Meeting with Jack Ma and top executives, changing regulatory environment disqualified the listing, Shanghai exchange says
The Shanghai Stock Exchange postponed Ant Group Co.’s blockbuster initial public offering, a day after a quartet of regulatory agencies summoned Jack Ma, the company’s controlling shareholder, and top executives to a closed-door meeting.
The meeting with regulators and changing regulatory environment have disqualified Ant from listing this Thursday, the bourse said in a statement on Tuesday.
The recent developments are material events that haven’t been properly disclosed to investors, the exchange said.
Hangzhou-based Ant, the world’s most valuable technology startup, was expected to raise at least $34.4 billion in concurrent IPOs in Hong Kong and Shanghai, split evenly between the two markets. The offerings were already significantly oversubscribed by large and small investors, and trading had been scheduled to begin on Nov. 5.

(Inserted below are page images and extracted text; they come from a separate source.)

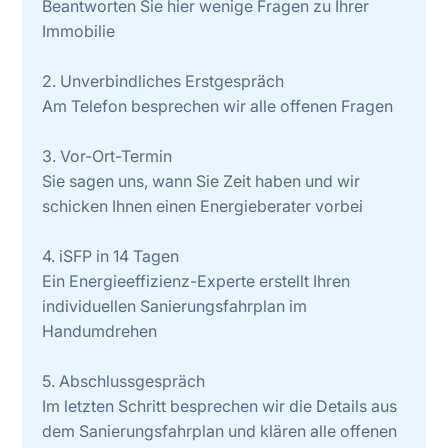
Beantworten Sie hier wenige Fragen zu Ihrer
Immobilie
2. Unverbindliches Erstgespräch
Am Telefon besprechen wir alle offenen Fragen
3. Vor-Ort-Termin
Sie sagen uns, wann Sie Zeit haben und wir
schicken Ihnen einen Energieberater vorbei
4. iSFP in 14 Tagen
Ein Energieeffizienz-Experte erstellt Ihren
individuellen Sanierungsfahrplan im
Handumdrehen
5. Abschlussgespräch
Im letzten Schritt besprechen wir die Details aus
dem Sanierungsfahrplan und klären alle offenen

The company said late Tuesday that its Hong Kong listing would also be suspended and that it plans to return the funds it has collected from investors who subscribed to its IPO.
The development marks a stunning turnaround for Ant. The owner of the popular Chinese mobile-payments network Alipay had been going full steam ahead for months in preparation for the world’s largest-ever IPO, which would have topped the record $29.4 billion raised by Saudi Aramco last year.
The New York-listed shares of Alibaba Group Holding Ltd., which owns a 33% stake in Ant, tumbled more than 7% in premarket trading following the news.
Stock exchanges in Hong Kong and Shanghai, as well as China’s securities regulator, had earlier greenlighted Ant’s plans to go public. The listing would have been the biggest ever market debut on Shanghai’s fledgling Nasdaq-style Science and Technology Innovation Board, also known as the STAR Market.
A meeting called by four financial regulators on Monday changed all that. The People’s Bank of China, the China Banking and Insurance Regulatory Commission, the China Securities Regulatory Commission and the State Administration of Foreign Exchange said late in the day that they had summoned Mr. Ma, Ant’s executive chairman, Eric Jing, and its Chief Executive Simon Hu to a meeting, without providing details.
Ant said Monday that “views regarding the health and stability of the financial sector were exchanged” at the meeting, and that it would embrace regulation and service China’s economy and its citizens.
On the same day, the country’s banking regulator released draft rules on microlending that, when implemented, could slow the expansion and profitability of one of Ant’s fastest-growing businesses.
The Shanghai exchange said its decision to suspend Ant’s listing was because the meeting and changes in the financial-technology regulatory environment constituted major events that didn’t meet its standards for disclosure to investors.